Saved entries
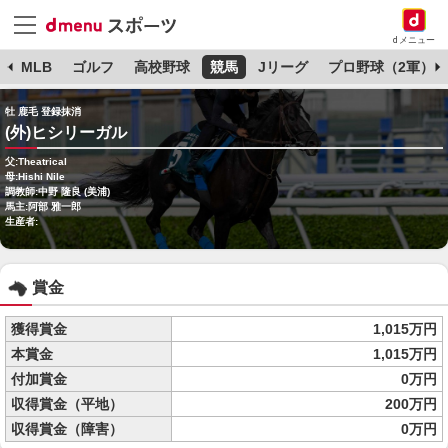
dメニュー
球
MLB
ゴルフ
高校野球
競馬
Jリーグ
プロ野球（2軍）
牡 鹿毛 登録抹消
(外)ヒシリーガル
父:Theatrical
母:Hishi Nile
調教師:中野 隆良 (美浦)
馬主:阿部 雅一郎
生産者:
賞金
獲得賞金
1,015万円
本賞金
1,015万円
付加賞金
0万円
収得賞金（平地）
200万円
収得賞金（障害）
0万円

...

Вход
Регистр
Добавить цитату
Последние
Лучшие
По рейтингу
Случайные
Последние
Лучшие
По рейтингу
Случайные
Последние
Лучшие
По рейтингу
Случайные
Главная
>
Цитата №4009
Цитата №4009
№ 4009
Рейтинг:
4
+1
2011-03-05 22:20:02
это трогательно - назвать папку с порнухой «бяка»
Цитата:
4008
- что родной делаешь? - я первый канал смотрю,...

• [REQUIRED ACTION]:
Return, unchanged, the run of lines above that opens with the line containing "Добавить цитату" and closes with the line containing "- что родной". Include both.

• [SOLUTION BELOW]:
Добавить цитату
Последние
Лучшие
По рейтингу
Случайные
Последние
Лучшие
По рейтингу
Случайные
Последние
Лучшие
По рейтингу
Случайные
Главная
>
Цитата №4009
Цитата №4009
№ 4009
Рейтинг:
4
+1
2011-03-05 22:20:02
это трогательно - назвать папку с порнухой «бяка»
Цитата:
4008
- что родной делаешь? - я первый канал смотрю,...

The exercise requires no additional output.